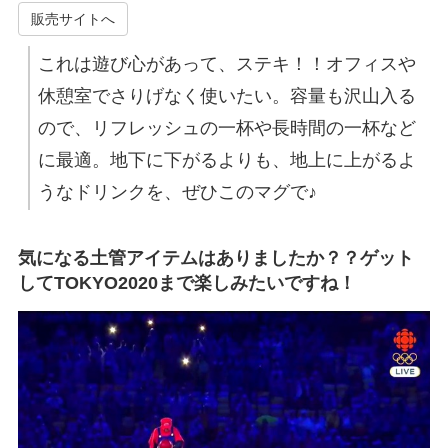
販売サイトへ
これは遊び心があって、ステキ！！オフィスや
休憩室でさりげなく使いたい。容量も沢山入る
ので、リフレッシュの一杯や長時間の一杯など
に最適。地下に下がるよりも、地上に上がるよ
うなドリンクを、ぜひこのマグで♪
気になる土管アイテムはありましたか？？ゲット
してTOKYO2020まで楽しみたいですね！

What needs to be done: Reproduce, with no other lines, the one containing "気になる土管アイテムはありましたか？？ゲット" and all lines after it through the end of the data above.

Output:
気になる土管アイテムはありましたか？？ゲット
してTOKYO2020まで楽しみたいですね！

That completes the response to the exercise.